Kalyani launches MArG series of 155mm artillery at Eurosatory, eyes global market with four-wheel gun platform

Team India Sentinels 9.45am, Monday, June 15, 2026.

New Delhi: Kalyani Strategic Systems Limited (KSSL), the defence arm of Bharat Forge unveiled its MArG series, a truck-mounted 155mm artillery systems built around a 4x4 high-mobility vehicle (HMV) chassis.

The launch places an Indian private manufacturer at the centre of one of the defence industry’s most keenly watched competitions: the search for wheeled artillery that is lighter, faster and cheaper than the traditional six- or eight-wheeled self-propelled guns that dominate the European market.

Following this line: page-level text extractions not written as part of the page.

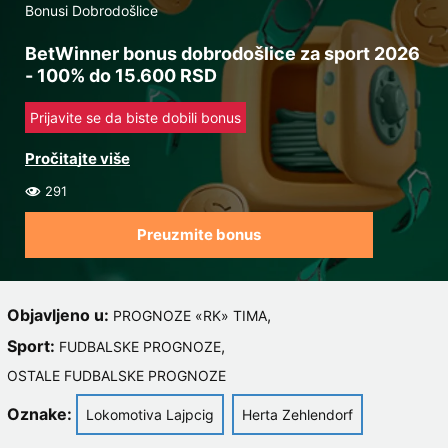
Bonusi Dobrodošlice
BetWinner bonus dobrodošlice za sport 2026
- 100% do 15.600 RSD
Prijavite se da biste dobili bonus
291
Preuzmite bonus
Objavljeno u:
,
PROGNOZE «RK» TIMA
Sport:
,
FUDBALSKE PROGNOZE
OSTALE FUDBALSKE PROGNOZE
Oznake:
Lokomotiva Lajpcig
Herta Zehlendorf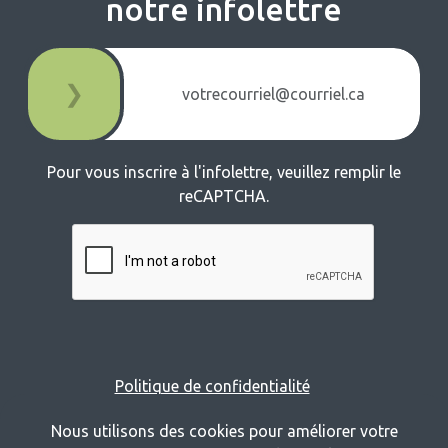
notre infolettre
❯
Pour vous inscrire à l'infolettre, veuillez remplir le
reCAPTCHA.
Politique de confidentialité
Nous utilisons des cookies pour améliorer votre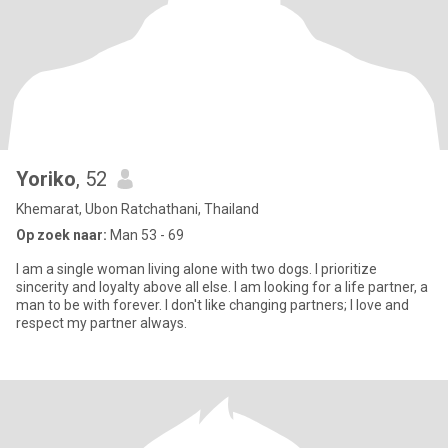
Yoriko
, 52
Khemarat, Ubon Ratchathani, Thailand
Op zoek naar:
Man 53 - 69
I am a single woman living alone with two dogs. I prioritize
sincerity and loyalty above all else. I am looking for a life partner, a
man to be with forever. I don't like changing partners; I love and
respect my partner always.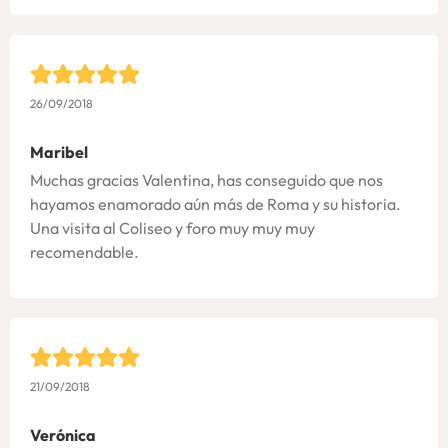
26/09/2018
Maribel
Muchas gracias Valentina, has conseguido que nos
hayamos enamorado aún más de Roma y su historia.
Una visita al Coliseo y foro muy muy muy
recomendable.
21/09/2018
Verónica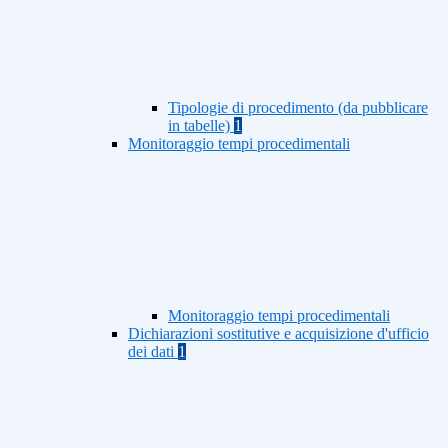
Tipologie di procedimento (da pubblicare
in tabelle)
1
Monitoraggio tempi procedimentali
Monitoraggio tempi procedimentali
Dichiarazioni sostitutive e acquisizione d'ufficio
dei dati
1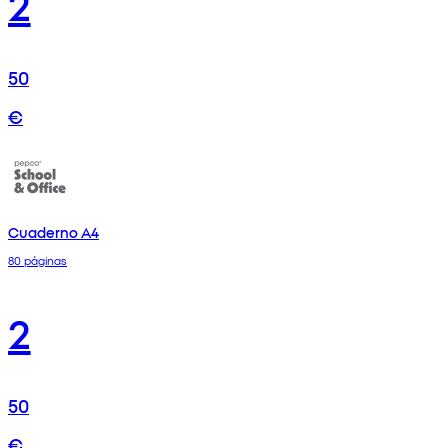
2
50
€
Cuaderno A4
80 páginas
2
50
€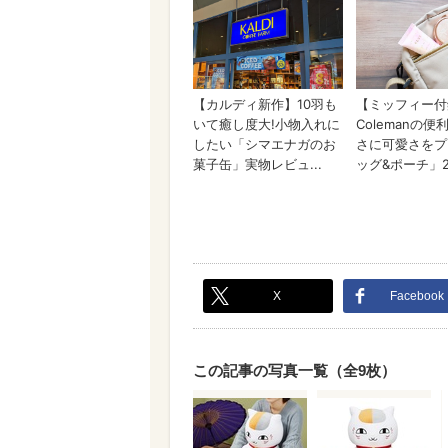
X
Facebook
この記事の写真一覧（全9枚）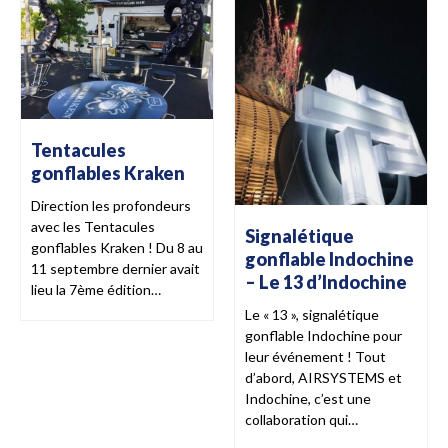
Tentacules
gonflables Kraken
Direction les profondeurs
avec les Tentacules
Signalétique
gonflables Kraken ! Du 8 au
gonflable Indochine
11 septembre dernier avait
– Le 13 d’Indochine
lieu la 7ème édition…
Le « 13 », signalétique
gonflable Indochine pour
leur événement ! Tout
d’abord, AIRSYSTEMS et
Indochine, c’est une
collaboration qui…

Eurosatory, held every two years at the Paris Nord Villepinte exhibition centre, is widely regarded as the world's foremost land and air-land defence show.

Three variants, one platform

The MArG series comprises three configurations, all sharing a common 4x4 platform: the MArG 39 (39-calibre), optimised for mobility and tactical flexibility; the MArG 45 (45-calibre), aimed at a balance between range and firepower; and the MArG 52 (52-calibre), designed for extended-range, high-performance missions.

The logic is straightforward, armies choose the calibre configuration that fits their terrain and doctrine while retaining commonality in crew training, logistics and spare parts.

The MArG 39 weighs 22 tonnes all-up, considerably less than comparable 6x6 or 8x8 mounted gun systems, and can negotiate gradients of up to 25 degrees, a specification that matters in mountainous or infrastructure-poor terrain.

The system carries 18 rounds on board and can sustain a rate of fire of 42 rounds in 60 minutes, with a burst rate of 10 rounds in three minutes. The elevation range is minus-2 degrees to plus-72 degrees.

Coming into action takes 1.5 minutes in daylight and two minutes at night, which is the critical metric for shoot-and-scoot survival.

The gun fires NATO-standard 155mm ammunition, including precision-guided munitions. A modern fire-control system enables network-centric targeting and digitised artillery coordination.

What the executives said

The vice chairman and joint managing director of Bharat Forge, Amit Kalyani, described the MArG as drawing on six decades of the group's precision engineering and metallurgical work.

Amit Kalyani positioned the series as a new global benchmark for deployable artillery, with an explicit pitch to partner nations looking to build their own defence industrial capacity, not merely buy finished systems.

Neelesh Tungar, the chief executive of KSSL, pointed to the system's ability to operate in terrain that heavier artillery cannot reach, mountains, cities and constrained infrastructure environments, and stressed the importance of local production and sustainment close to the end-user.